Johnson Noel Naveen, Amirtham Soosai Manickam, Sandya Rani B, Sathishkumar Solomon, Rebekah Grace, Vinod Elizabeth
Department of Physiology, Christian Medical College, Vellore, India.
Centre for Stem Cell Research, (A Unit of InStem, Bengaluru), Christian Medical College, Vellore, India.
J Orthop. 2022 Mar 23;31:45-51. doi: 10.1016/j.jor.2022.03.007. eCollection 2022 May-Jun.
Cartilage-derived chondroprogenitors have been reported to possess the biological potential for cartilage repair. However, its inherent chondrogenic potential in pellet culture needs evaluation. In-vitro cartilage regeneration models based on pellet cultures have been employed to evaluate the chondrogenic potential of stem cells. Evaluation of the degree of differentiation routinely involves paraffin embedding, sectioning, and immunohistochemical staining of the pellet. However, since chondrogenic differentiation is commonly non-uniform, processing random sections could lead to inaccurate conclusions.

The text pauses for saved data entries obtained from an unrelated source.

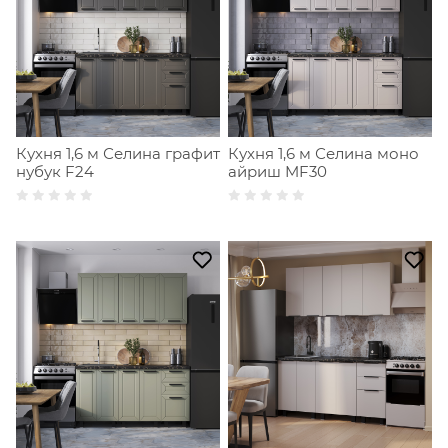
Кухня 1,6 м Селина графит
Кухня 1,6 м Селина моно
нубук F24
айриш MF30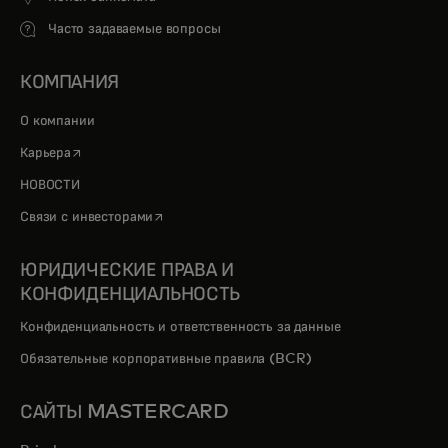
Часто задаваемые вопросы
КОМПАНИЯ
О компании
opens in a new tab
Карьера
НОВОСТИ
opens in a new tab
Связи с инвесторами
ЮРИДИЧЕСКИЕ ПРАВА И
КОНФИДЕНЦИАЛЬНОСТЬ
Конфиденциальность и ответственность за данные
Обязательные корпоративные правила (BCR)
САЙТЫ MASTERCARD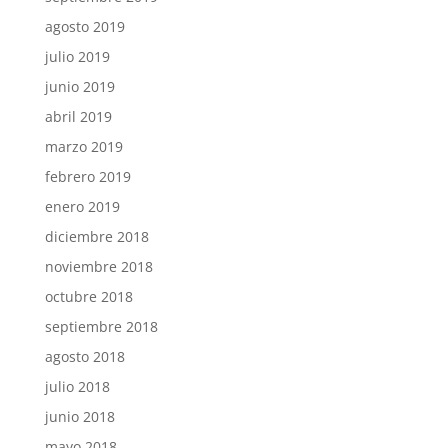
agosto 2019
julio 2019
junio 2019
abril 2019
marzo 2019
febrero 2019
enero 2019
diciembre 2018
noviembre 2018
octubre 2018
septiembre 2018
agosto 2018
julio 2018
junio 2018
mayo 2018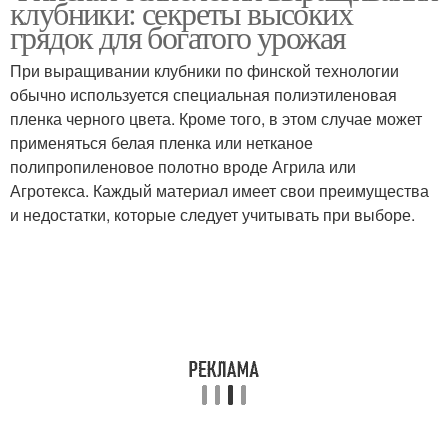
клубники: секреты высоких
урожайность
грядок для богатого урожая
При выращивании клубники по финской технологии
обычно используется специальная полиэтиленовая
пленка черного цвета. Кроме того, в этом случае может
применяться белая пленка или нетканое
полипропиленовое полотно вроде Агрила или
Агротекса. Каждый материал имеет свои преимущества
и недостатки, которые следует учитывать при выборе.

The study aimed at assessing the inherent lineage bias of chondroprogenitors with and without chondrogenic induction, using a novel whole pellet processing technique.
Human chondroprogenitors (n=3) were evaluated for MSC markers and processed in pellet cultures either with stromal medium (uninduced) or chondrogenic differentiation medium (induced) for 28 days. The whole pellets and the conventional paraffin-embedded sectioned pellets were subjected to Collagen type II immunostaining and assessed using confocal laser microscopy. The staining intensities of the whole pellet were compared to the paraffin sections and revalidated using qRT-PCR for COL2A1 expression.

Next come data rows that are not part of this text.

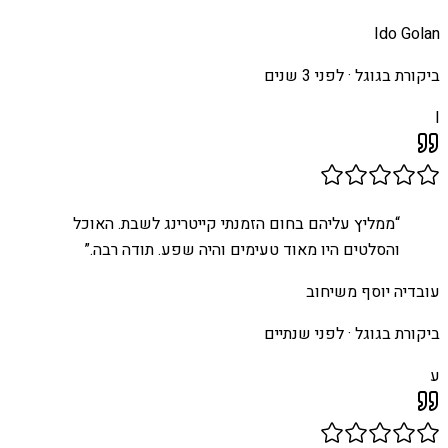
Ido Golan
ביקורת בגוגל ·
לפני 3 שנים
I
“
ממליץ עליהם בחום הזמנתי קייטרינג לשבת. האוכל
והסלטים היו מאוד טעימים והיה שפע. תודה רבה.
”
עובדיה יוסף משיחוב
ביקורת בגוגל ·
לפני שנתיים
ע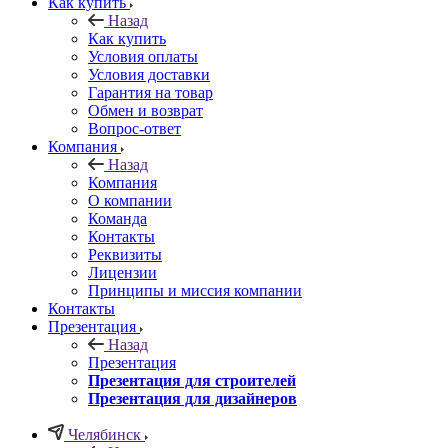
Как купить
Назад
Как купить
Условия оплаты
Условия доставки
Гарантия на товар
Обмен и возврат
Вопрос-ответ
Компания
Назад
Компания
О компании
Команда
Контакты
Реквизиты
Лицензии
Принципы и миссия компании
Контакты
Презентация
Назад
Презентация
Презентация для строителей
Презентация для дизайнеров
Челябинск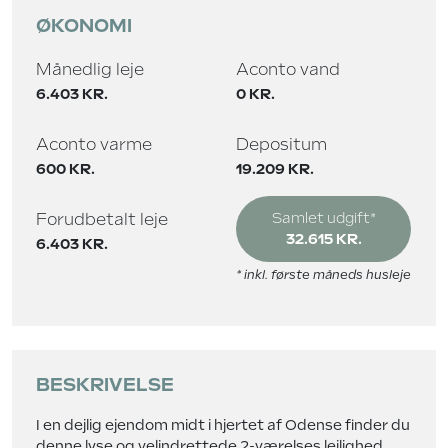
ØKONOMI
Månedlig leje
Aconto vand
6.403 KR.
0 KR.
Aconto varme
Depositum
600 KR.
19.209 KR.
Forudbetalt leje
Samlet udgift*
32.615 KR.
6.403 KR.
* inkl. første måneds husleje
BESKRIVELSE
I en dejlig ejendom midt i hjertet af Odense finder du
denne lyse og velindrettede 2-værelses lejlighed.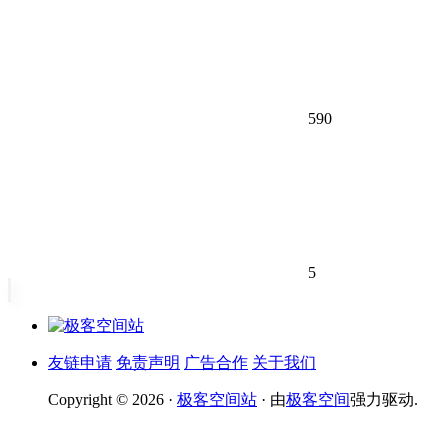
590
5
友链申请
免责声明
广告合作
关于我们
Copyright © 2026 ·
极客空间站
· 由
极客空间
强力驱动.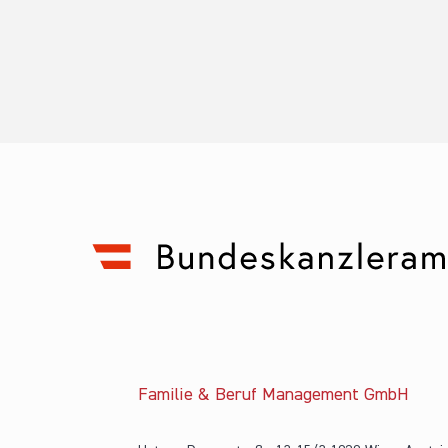
Familie & Beruf Management GmbH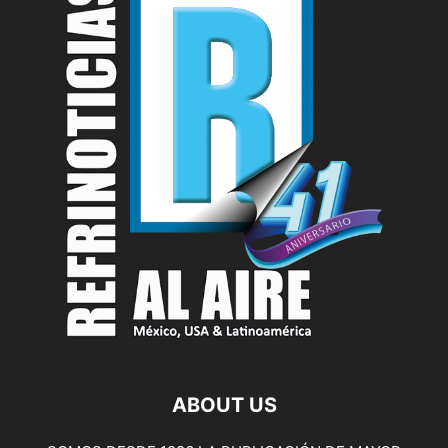
ABOUT US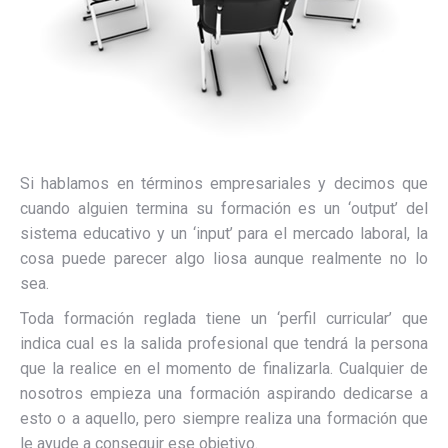
Si hablamos en términos empresariales y decimos que
cuando alguien termina su formación es un ‘output’ del
sistema educativo y un ‘input’ para el mercado laboral, la
cosa puede parecer algo liosa aunque realmente no lo
sea.
Toda formación reglada tiene un ‘perfil curricular’ que
indica cual es la salida profesional que tendrá la persona
que la realice en el momento de finalizarla. Cualquier de
nosotros empieza una formación aspirando dedicarse a
esto o a aquello, pero siempre realiza una formación que
le ayude a conseguir ese objetivo.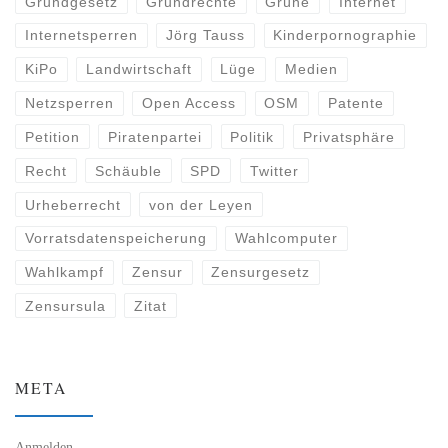
Grundgesetz
Grundrechte
Grüne
Internet
Internetsperren
Jörg Tauss
Kinderpornographie
KiPo
Landwirtschaft
Lüge
Medien
Netzsperren
Open Access
OSM
Patente
Petition
Piratenpartei
Politik
Privatsphäre
Recht
Schäuble
SPD
Twitter
Urheberrecht
von der Leyen
Vorratsdatenspeicherung
Wahlcomputer
Wahlkampf
Zensur
Zensurgesetz
Zensursula
Zitat
META
Anmelden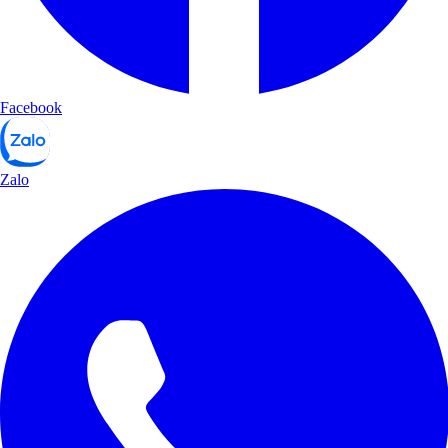
Facebook
Zalo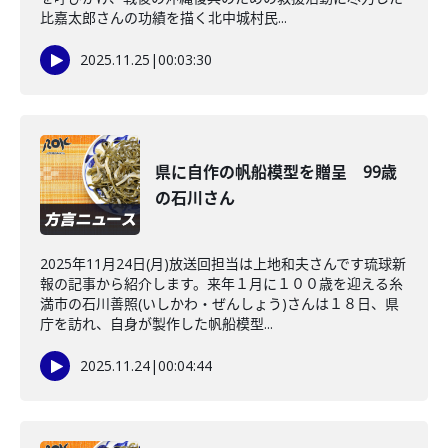
比嘉太郎さんの功績を描く北中城村民...
2025.11.25
|
00:03:30
県に自作の帆船模型を贈呈 99歳
の石川さん
2025年11月24日(月)放送回担当は上地和夫さんです琉球新
報の記事から紹介します。来年１月に１００歳を迎える糸
満市の石川善照(いしかわ・ぜんしょう)さんは１８日、県
庁を訪れ、自身が製作した帆船模型...
2025.11.24
|
00:04:44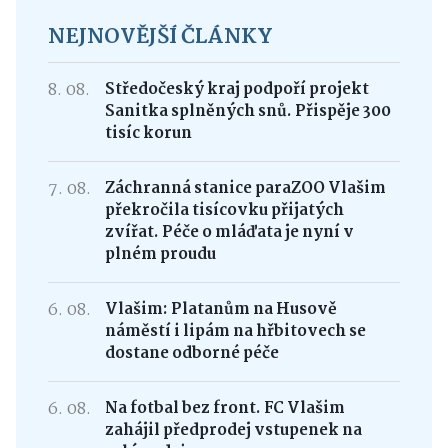
NEJNOVĚJŠÍ ČLÁNKY
8. 08.
Středočeský kraj podpoří projekt
Sanitka splněných snů. Přispěje 300
tisíc korun
7. 08.
Záchranná stanice paraZOO Vlašim
překročila tisícovku přijatých
zvířat. Péče o mláďata je nyní v
plném proudu
6. 08.
Vlašim: Platanům na Husově
náměstí i lipám na hřbitovech se
dostane odborné péče
6. 08.
Na fotbal bez front. FC Vlašim
zahájil předprodej vstupenek na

Uninduced and induced pellets displayed Collagen type II in all the layers with comparable fluorescence intensities. COL2A1 expression in both pellets was comparable to confocal results. The study demonstrated that uninduced chondroprogenitors in pellet culture possess promising inherent chondrogenic potential. Confocal imaging of whole pellets displayed different degrees of chondrogenic differentiation in the entire pellet, thus its probable in-vivo behavior.
The novel approach presented in this study could serve as an efficient in-vitro alternative for understanding translational application for cartilage repair.

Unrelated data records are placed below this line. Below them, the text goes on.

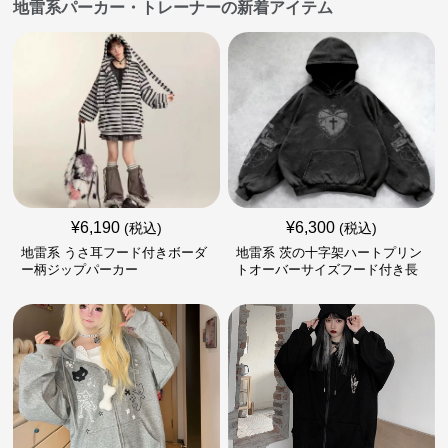
地雷系パーカー・トレーナーの新着アイテム
¥
6,190
¥
6,300
(税込)
(税込)
地雷系 うさ耳フード付きボーダ
地雷系 茨の十字架ハートプリン
ー柄ジップパーカー
トオーバーサイズフード付き長
袖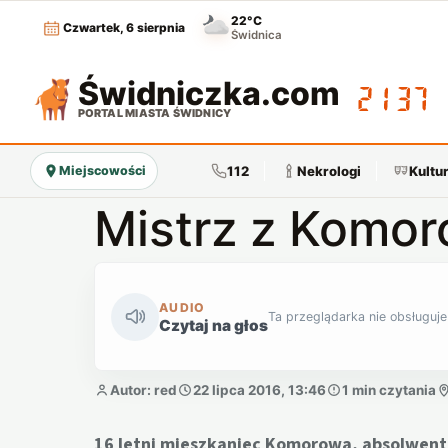
22°C
Czwartek, 6 sierpnia
Świdnica
Świdniczka
.com
21:37
PORTAL MIASTA ŚWIDNICY
112
Nekrologi
Kultu
Miejscowości
Mistrz z Komo
AUDIO
Ta przeglądarka nie obsługuje
Czytaj na głos
Autor: red
22 lipca 2016, 13:46
1 min czytania
16 letni mieszkaniec Komorowa, absolwent 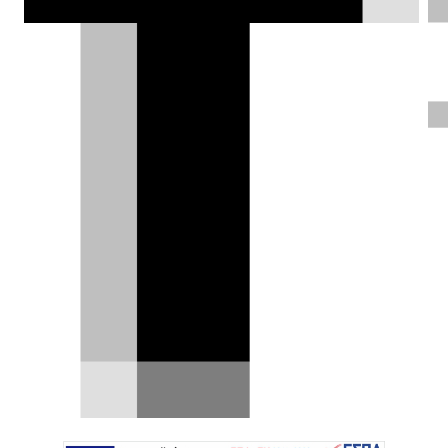
ετοιμάζεται να κάνει το επόμενο
μεγάλο βήμα, καθώς η Geely
επιβεβαίωσε την άφιξη του νέου E2
στην Ευρώπη.
Σπύρος Ντόκος |
06.07.2026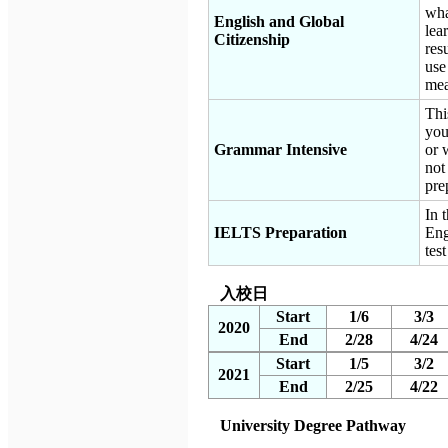
wha
English and Global
lea
Citizenship
res
use
mea
Thi
you
Grammar Intensive
or 
not
pre
In 
IELTS Preparation
Eng
tes
入校日
Start
1/6
3/3
2020
End
2/28
4/24
Start
1/5
3/2
2021
End
2/25
4/22
University Degree Pathway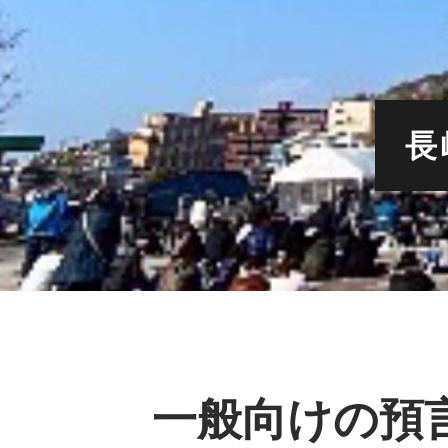
長
一般向けの預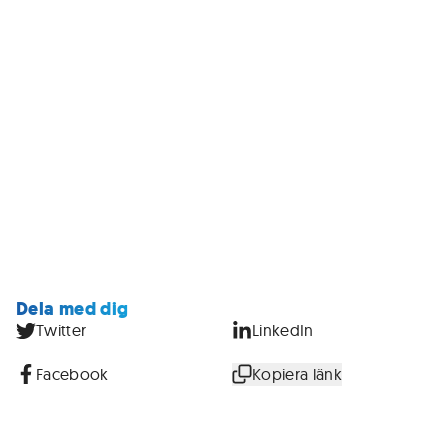
Dela med dig
Twitter
LinkedIn
Facebook
Kopiera länk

据报道,软骨来源的软骨祖细胞具有软骨修复的生物学潜力。然而,其在微团培养中的内在软骨生成潜力需要评估。基于微团培养的体外软骨再生模型已被用于评估干细胞的软骨生成潜力。常规评估分化程度涉及对微团进行石蜡包埋、切片和免疫组织化学染色。然而,由于软骨生成分化通常不均匀,处理随机切片可能会导致不准确的结论。本研究旨在使用一种新型的全微团处理技术,评估有无软骨生成诱导的软骨祖细胞的内在谱系偏向。
对人软骨祖细胞(n = 3)进行间充质干细胞标志物评估,并在微团培养中分别用基质培养基(未诱导)或软骨生成分化培养基(诱导)处理28天。对整个微团和常规石蜡包埋切片的微团进行II型胶原免疫染色,并使用共聚焦激光显微镜进行评估。将整个微团的染色强度与石蜡切片进行比较,并使用qRT-PCR检测COL2A1表达进行验证。
未诱导和诱导的微团在所有层均显示II型胶原,荧光强度相当。两个微团中COL2A1的表达与共聚焦结果相当。该研究表明,微团培养中未诱导的软骨祖细胞具有良好的内在软骨生成潜力。整个微团的共聚焦成像显示整个微团存在不同程度的软骨生成分化,从而反映其可能的体内行为。
本研究中提出的新方法可作为一种有效的体外替代方法,用于理解软骨修复的转化应用。